■ **Instructions for the task**: Using the entries below, restate word for word only the lines from the one with "Finally Alive Counseling" to the final line, leaving the pictures out.

Dataset entries:
>>

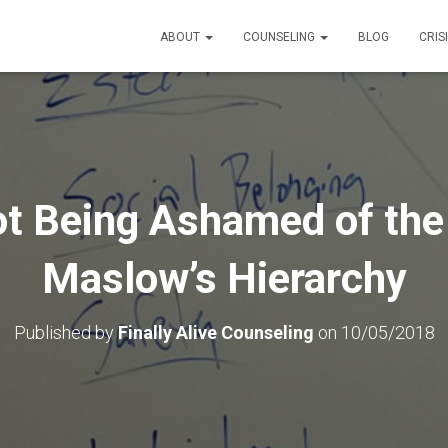
ABOUT
COUNSELING
BLOG
CRIS
t Being Ashamed of the
Maslow’s Hierarchy
Published by
Finally Alive Counseling
on
10/05/2018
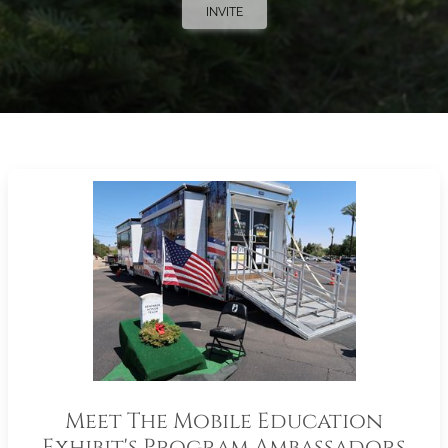
INVITE
Meet The Mobile Education
Exhibit's Program Ambassadors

<<

■ **Answer section**:
Finally Alive Counseling
on
10/05/2018
INVITE
Meet The Mobile Education
Exhibit's Program Ambassadors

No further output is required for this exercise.